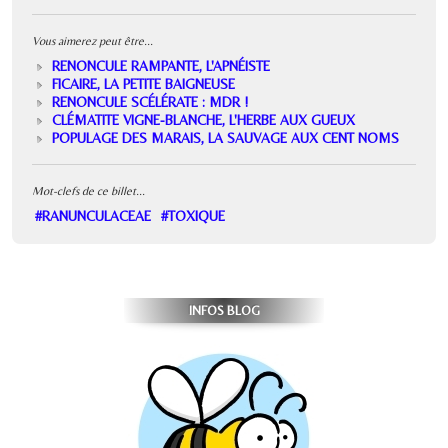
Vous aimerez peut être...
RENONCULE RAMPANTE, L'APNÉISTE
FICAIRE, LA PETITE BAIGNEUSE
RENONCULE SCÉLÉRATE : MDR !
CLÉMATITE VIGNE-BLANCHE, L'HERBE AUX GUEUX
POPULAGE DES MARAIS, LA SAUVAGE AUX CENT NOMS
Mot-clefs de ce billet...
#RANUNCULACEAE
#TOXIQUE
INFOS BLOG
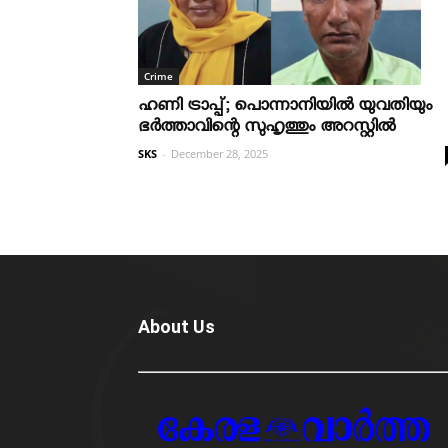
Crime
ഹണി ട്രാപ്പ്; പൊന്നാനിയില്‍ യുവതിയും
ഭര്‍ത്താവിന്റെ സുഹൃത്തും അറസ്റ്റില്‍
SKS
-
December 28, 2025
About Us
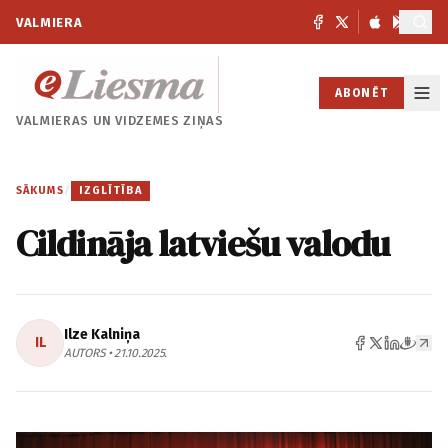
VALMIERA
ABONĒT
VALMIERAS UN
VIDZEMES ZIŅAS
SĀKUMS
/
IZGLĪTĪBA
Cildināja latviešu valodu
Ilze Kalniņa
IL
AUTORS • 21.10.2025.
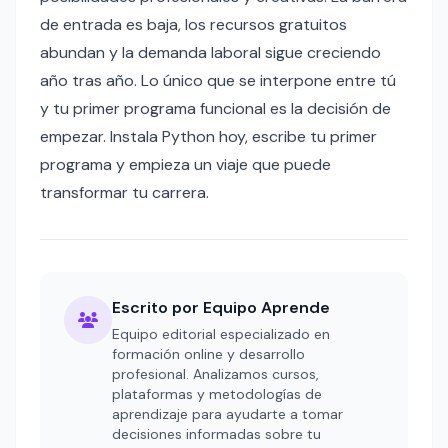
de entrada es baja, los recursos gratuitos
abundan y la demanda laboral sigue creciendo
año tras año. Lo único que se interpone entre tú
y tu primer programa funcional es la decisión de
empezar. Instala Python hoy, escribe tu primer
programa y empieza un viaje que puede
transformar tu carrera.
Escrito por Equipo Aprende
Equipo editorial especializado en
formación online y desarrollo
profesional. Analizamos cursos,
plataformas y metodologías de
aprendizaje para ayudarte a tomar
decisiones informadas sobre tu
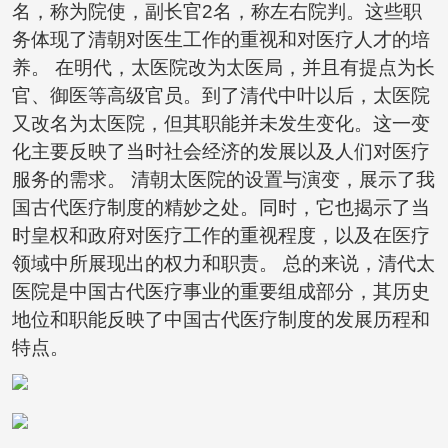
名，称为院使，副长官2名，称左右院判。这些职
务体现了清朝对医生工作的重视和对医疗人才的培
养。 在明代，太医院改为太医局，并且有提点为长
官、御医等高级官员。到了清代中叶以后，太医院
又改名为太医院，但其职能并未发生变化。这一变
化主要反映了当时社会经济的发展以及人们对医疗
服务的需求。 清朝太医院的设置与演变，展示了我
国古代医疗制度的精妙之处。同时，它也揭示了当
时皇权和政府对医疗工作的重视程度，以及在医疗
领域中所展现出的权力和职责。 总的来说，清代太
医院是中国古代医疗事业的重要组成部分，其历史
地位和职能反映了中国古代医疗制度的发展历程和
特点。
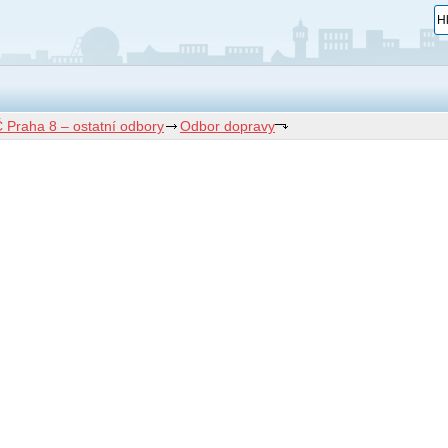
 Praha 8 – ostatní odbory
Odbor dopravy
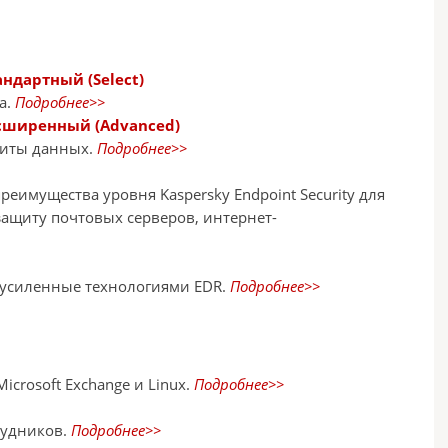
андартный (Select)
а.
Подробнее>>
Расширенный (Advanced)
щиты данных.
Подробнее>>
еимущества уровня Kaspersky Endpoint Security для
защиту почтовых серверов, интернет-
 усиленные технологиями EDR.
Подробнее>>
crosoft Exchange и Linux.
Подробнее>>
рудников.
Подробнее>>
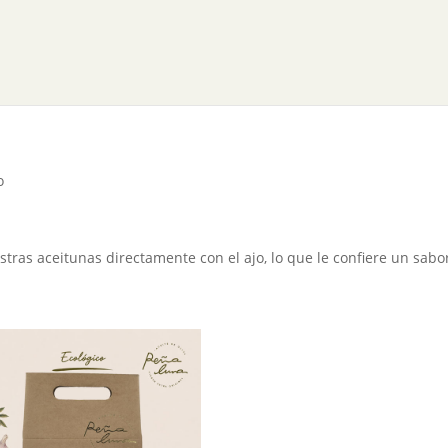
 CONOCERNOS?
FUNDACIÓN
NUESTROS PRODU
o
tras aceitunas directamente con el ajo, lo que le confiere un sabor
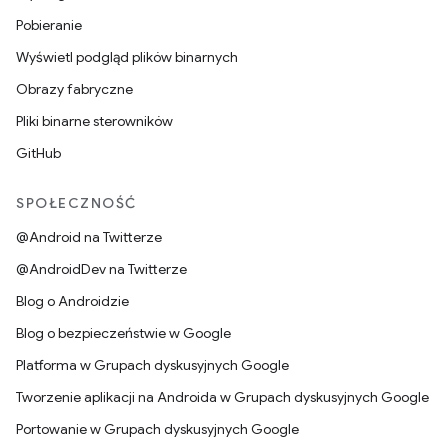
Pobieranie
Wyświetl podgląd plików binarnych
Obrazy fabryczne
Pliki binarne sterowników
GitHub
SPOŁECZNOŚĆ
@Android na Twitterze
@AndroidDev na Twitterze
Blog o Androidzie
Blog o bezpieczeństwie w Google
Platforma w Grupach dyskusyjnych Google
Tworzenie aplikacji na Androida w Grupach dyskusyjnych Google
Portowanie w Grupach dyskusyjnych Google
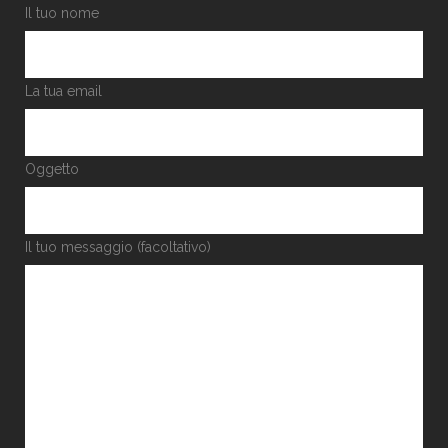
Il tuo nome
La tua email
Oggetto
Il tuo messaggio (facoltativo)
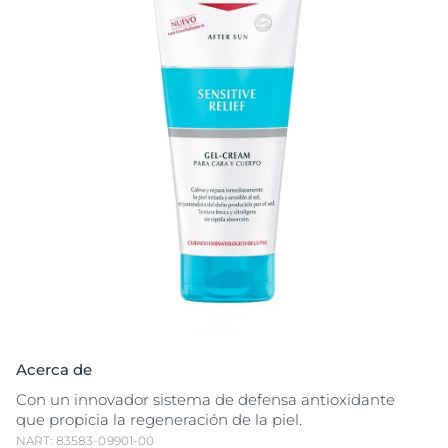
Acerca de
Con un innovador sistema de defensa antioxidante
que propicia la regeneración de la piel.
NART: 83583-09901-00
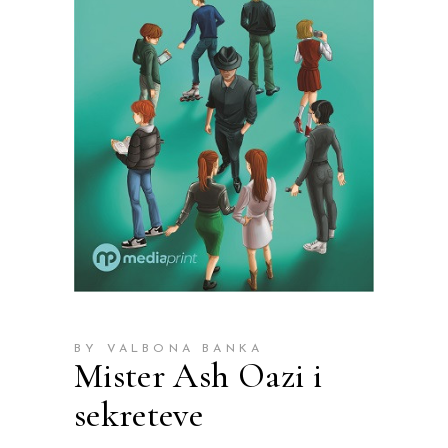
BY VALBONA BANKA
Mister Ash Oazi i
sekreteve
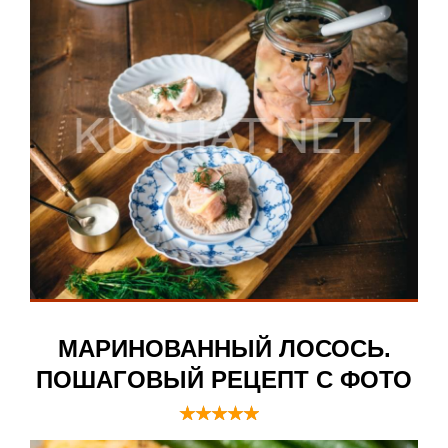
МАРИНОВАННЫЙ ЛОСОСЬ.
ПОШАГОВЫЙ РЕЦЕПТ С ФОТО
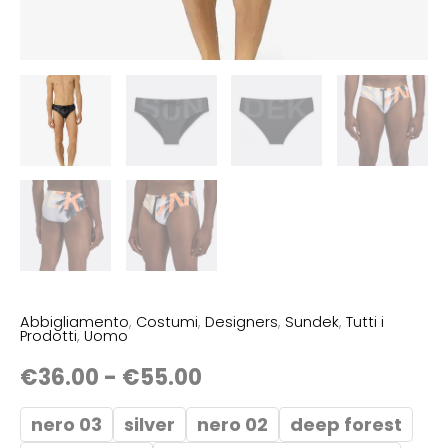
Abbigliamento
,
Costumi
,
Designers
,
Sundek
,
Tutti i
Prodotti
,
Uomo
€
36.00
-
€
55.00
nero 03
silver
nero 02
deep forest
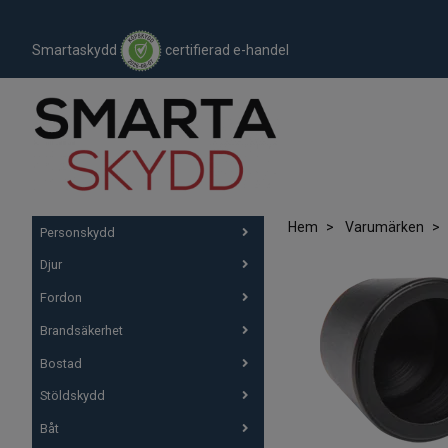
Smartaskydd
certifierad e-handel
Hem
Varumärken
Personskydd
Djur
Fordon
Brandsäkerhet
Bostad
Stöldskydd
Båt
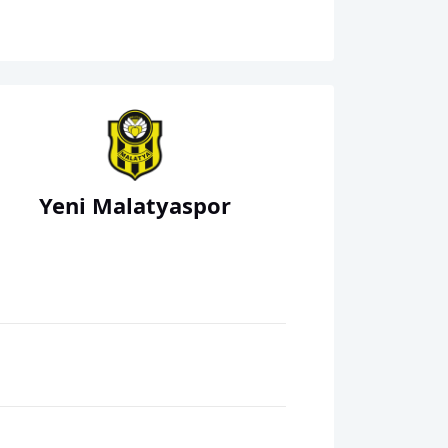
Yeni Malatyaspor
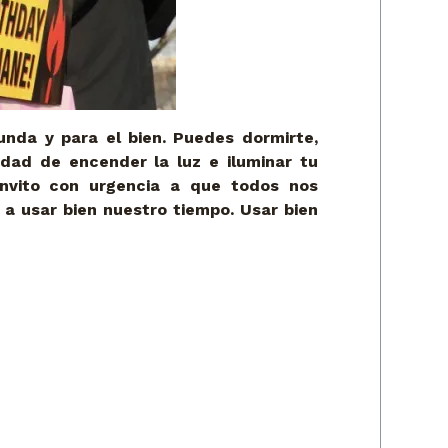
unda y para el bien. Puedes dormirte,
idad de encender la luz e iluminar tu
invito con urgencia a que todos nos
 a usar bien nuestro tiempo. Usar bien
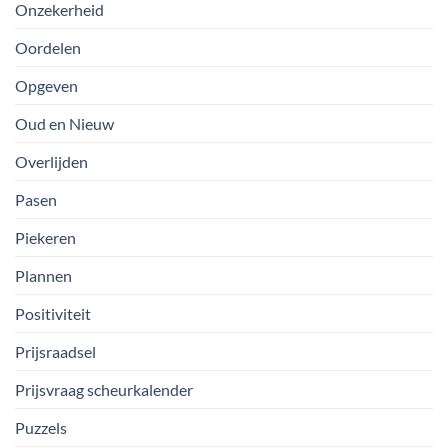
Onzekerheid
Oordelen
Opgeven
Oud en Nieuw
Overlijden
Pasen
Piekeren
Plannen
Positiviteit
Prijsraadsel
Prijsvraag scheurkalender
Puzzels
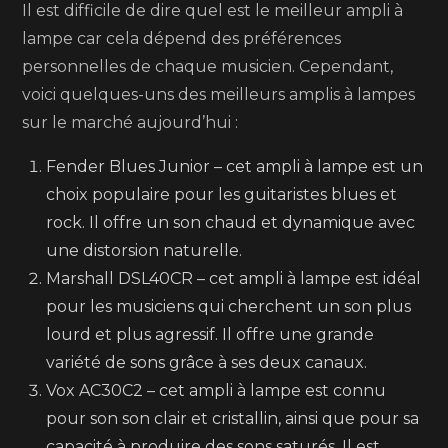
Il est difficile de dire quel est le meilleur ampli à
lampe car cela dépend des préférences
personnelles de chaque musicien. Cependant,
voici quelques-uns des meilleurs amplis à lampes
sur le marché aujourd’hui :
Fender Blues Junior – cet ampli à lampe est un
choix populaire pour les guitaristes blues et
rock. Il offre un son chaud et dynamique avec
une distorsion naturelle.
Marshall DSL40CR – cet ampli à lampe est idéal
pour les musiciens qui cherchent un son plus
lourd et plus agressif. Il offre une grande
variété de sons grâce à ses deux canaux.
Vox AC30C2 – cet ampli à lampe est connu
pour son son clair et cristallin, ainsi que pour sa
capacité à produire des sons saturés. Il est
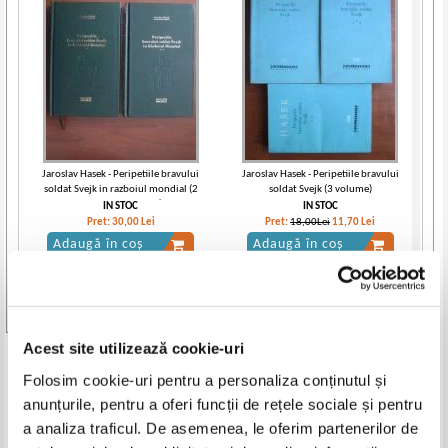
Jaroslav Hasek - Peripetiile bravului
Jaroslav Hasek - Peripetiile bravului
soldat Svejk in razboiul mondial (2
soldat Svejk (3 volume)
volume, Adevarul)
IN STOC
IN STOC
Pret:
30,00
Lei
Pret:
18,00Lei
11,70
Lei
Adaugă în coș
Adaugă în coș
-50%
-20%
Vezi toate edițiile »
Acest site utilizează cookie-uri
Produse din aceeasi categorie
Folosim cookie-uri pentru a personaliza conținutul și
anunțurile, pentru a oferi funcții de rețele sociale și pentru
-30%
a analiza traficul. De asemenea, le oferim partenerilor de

What is being asked
Everything in the listing above must be retyped exactly, except for the pictures.

Solution
Vous aimerez peut être...
RENONCULE RAMPANTE, L'APNÉISTE
FICAIRE, LA PETITE BAIGNEUSE
RENONCULE SCÉLÉRATE : MDR !
CLÉMATITE VIGNE-BLANCHE, L'HERBE AUX GUEUX
POPULAGE DES MARAIS, LA SAUVAGE AUX CENT NOMS
Mot-clefs de ce billet...
#RANUNCULACEAE
#TOXIQUE
INFOS BLOG
Crime
ഹണി ട്രാപ്പ്; പൊന്നാനിയില്‍ യുവതിയും
ഭര്‍ത്താവിന്റെ സുഹൃത്തും അറസ്റ്റില്‍
SKS
-
December 28, 2025
About Us
VALMIERA
ABONĒT
VALMIERAS UN
VIDZEMES ZIŅAS
SĀKUMS
/
IZGLĪTĪBA
Cildināja latviešu valodu
Ilze Kalniņa
IL
AUTORS • 21.10.2025.
de entrada es baja, los recursos gratuitos
abundan y la demanda laboral sigue creciendo
año tras año. Lo único que se interpone entre tú
y tu primer programa funcional es la decisión de
empezar. Instala Python hoy, escribe tu primer
programa y empieza un viaje que puede
transformar tu carrera.
Escrito por Equipo Aprende
Equipo editorial especializado en
formación online y desarrollo
profesional. Analizamos cursos,
plataformas y metodologías de
aprendizaje para ayudarte a tomar
decisiones informadas sobre tu
名，称为院使，副长官2名，称左右院判。这些职
务体现了清朝对医生工作的重视和对医疗人才的培
养。 在明代，太医院改为太医局，并且有提点为长
官、御医等高级官员。到了清代中叶以后，太医院
又改名为太医院，但其职能并未发生变化。这一变
化主要反映了当时社会经济的发展以及人们对医疗
服务的需求。 清朝太医院的设置与演变，展示了我
国古代医疗制度的精妙之处。同时，它也揭示了当
时皇权和政府对医疗工作的重视程度，以及在医疗
领域中所展现出的权力和职责。 总的来说，清代太
医院是中国古代医疗事业的重要组成部分，其历史
地位和职能反映了中国古代医疗制度的发展历程和
特点。
 Praha 8 – ostatní odbory
Odbor dopravy
андартный (Select)
а.
Подробнее>>
Расширенный (Advanced)
щиты данных.
Подробнее>>
еимущества уровня Kaspersky Endpoint Security для
защиту почтовых серверов, интернет-
 усиленные технологиями EDR.
Подробнее>>
crosoft Exchange и Linux.
Подробнее>>
рудников.
Подробнее>>
 CONOCERNOS?
FUNDACIÓN
NUESTROS PRODU
o
tras aceitunas directamente con el ajo, lo que le confiere un sabor
Pobieranie
Wyświetl podgląd plików binarnych
Obrazy fabryczne
Pliki binarne sterowników
GitHub
SPOŁECZNOŚĆ
@Android na Twitterze
@AndroidDev na Twitterze
Blog o Androidzie
Blog o bezpieczeństwie w Google
Platforma w Grupach dyskusyjnych Google
Tworzenie aplikacji na Androida w Grupach dyskusyjnych Google
Portowanie w Grupach dyskusyjnych Google
Il tuo nome
La tua email
Oggetto
Il tuo messaggio (facoltativo)
Acerca de
Con un innovador sistema de defensa antioxidante
que propicia la regeneración de la piel.
NART: 83583-09901-00
BY VALBONA BANKA
Mister Ash Oazi i
sekreteve
МАРИНОВАННЫЙ ЛОСОСЬ.
ПОШАГОВЫЙ РЕЦЕПТ С ФОТО
Abbigliamento
,
Costumi
,
Designers
,
Sundek
,
Tutti i
Prodotti
,
Uomo
€
36.00
-
€
55.00
nero 03
silver
nero 02
deep forest
Smartaskydd
certifierad e-handel
Hem
Varumärken
Personskydd
Djur
Fordon
Brandsäkerhet
Bostad
Stöldskydd
Båt
Yeni Malatyaspor
unda y para el bien. Puedes dormirte,
idad de encender la luz e iluminar tu
invito con urgencia a que todos nos
 a usar bien nuestro tiempo. Usar bien
Onzekerheid
Oordelen
Opgeven
Oud en Nieuw
Overlijden
Pasen
Piekeren
Plannen
Positiviteit
Prijsraadsel
Prijsvraag scheurkalender
Puzzels
Il est difficile de dire quel est le meilleur ampli à
lampe car cela dépend des préférences
personnelles de chaque musicien. Cependant,
voici quelques-uns des meilleurs amplis à lampes
sur le marché aujourd’hui :
Fender Blues Junior – cet ampli à lampe est un
choix populaire pour les guitaristes blues et
rock. Il offre un son chaud et dynamique avec
une distorsion naturelle.
Marshall DSL40CR – cet ampli à lampe est idéal
pour les musiciens qui cherchent un son plus
lourd et plus agressif. Il offre une grande
variété de sons grâce à ses deux canaux.
Vox AC30C2 – cet ampli à lampe est connu
pour son son clair et cristallin, ainsi que pour sa
capacité à produire des sons saturés. Il est
Jaroslav Hasek - Peripetiile bravului
Jaroslav Hasek - Peripetiile bravului
soldat Svejk in razboiul mondial (2
soldat Svejk (3 volume)
volume, Adevarul)
IN STOC
IN STOC
Pret:
30,00
Lei
Pret:
18,00Lei
11,70
Lei
Adaugă în coș
Adaugă în coș
-50%
-20%
Vezi toate edițiile »
Acest site utilizează cookie-uri
Produse din aceeasi categorie
Folosim cookie-uri pentru a personaliza conținutul și
anunțurile, pentru a oferi funcții de rețele sociale și pentru
-30%
a analiza traficul. De asemenea, le oferim partenerilor de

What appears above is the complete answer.